[TRY IT]: In the material below, find every line with "retriever" and pull it out.

BEGIN DATA FOR THE TASK

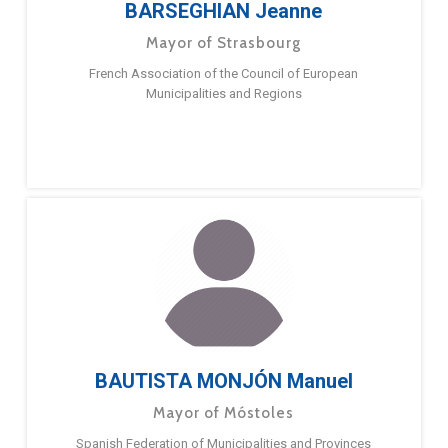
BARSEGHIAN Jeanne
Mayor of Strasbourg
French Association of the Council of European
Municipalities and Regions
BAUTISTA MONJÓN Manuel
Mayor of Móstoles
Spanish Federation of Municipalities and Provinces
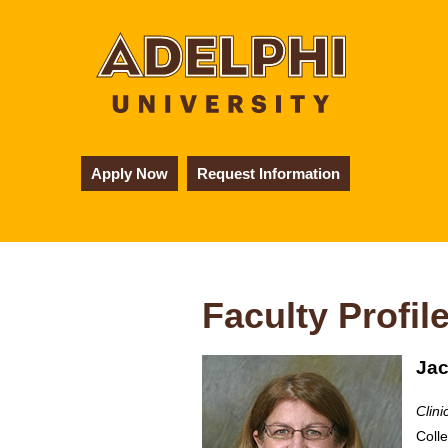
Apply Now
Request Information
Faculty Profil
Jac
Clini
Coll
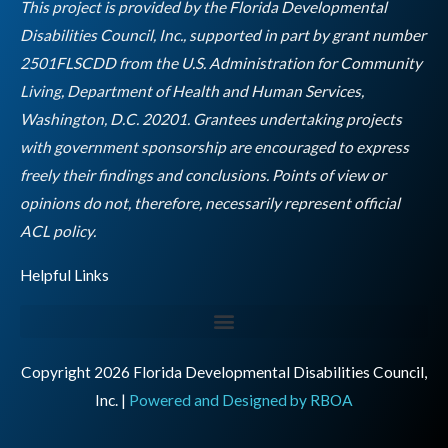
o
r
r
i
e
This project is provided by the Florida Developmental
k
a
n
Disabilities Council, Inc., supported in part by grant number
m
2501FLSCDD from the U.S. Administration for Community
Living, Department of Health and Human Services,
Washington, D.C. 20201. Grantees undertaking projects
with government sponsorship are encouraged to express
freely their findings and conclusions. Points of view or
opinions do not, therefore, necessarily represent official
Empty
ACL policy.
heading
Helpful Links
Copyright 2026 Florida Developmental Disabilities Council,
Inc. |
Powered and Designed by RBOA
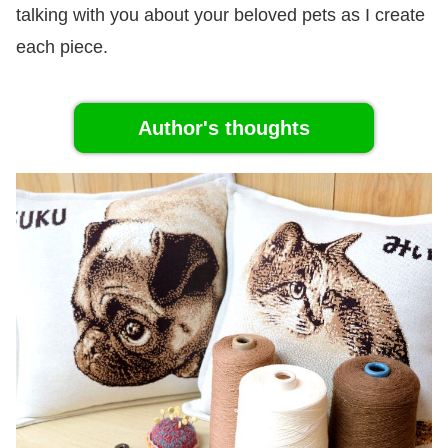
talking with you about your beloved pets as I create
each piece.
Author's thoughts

END DATA FOR THE TASK
BEGIN DATA FOR THE TASK

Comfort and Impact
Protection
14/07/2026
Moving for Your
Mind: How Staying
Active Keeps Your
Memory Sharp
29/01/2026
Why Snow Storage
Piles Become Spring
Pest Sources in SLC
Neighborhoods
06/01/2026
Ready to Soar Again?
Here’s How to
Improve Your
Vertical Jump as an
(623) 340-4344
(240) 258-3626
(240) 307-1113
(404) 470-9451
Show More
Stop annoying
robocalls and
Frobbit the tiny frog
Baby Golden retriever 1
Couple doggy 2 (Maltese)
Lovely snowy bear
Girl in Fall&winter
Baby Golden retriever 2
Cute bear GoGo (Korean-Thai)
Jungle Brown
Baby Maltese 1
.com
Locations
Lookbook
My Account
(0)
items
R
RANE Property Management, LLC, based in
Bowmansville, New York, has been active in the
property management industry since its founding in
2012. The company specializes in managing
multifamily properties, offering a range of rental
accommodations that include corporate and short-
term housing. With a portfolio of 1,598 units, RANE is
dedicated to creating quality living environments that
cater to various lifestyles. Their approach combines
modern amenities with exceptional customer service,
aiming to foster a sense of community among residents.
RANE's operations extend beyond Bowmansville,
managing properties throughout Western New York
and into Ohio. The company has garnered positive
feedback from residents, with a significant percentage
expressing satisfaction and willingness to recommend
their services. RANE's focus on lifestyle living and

END DATA FOR THE TASK

[TASK OUTPUT]:
Baby Golden retriever 1
Baby Golden retriever 2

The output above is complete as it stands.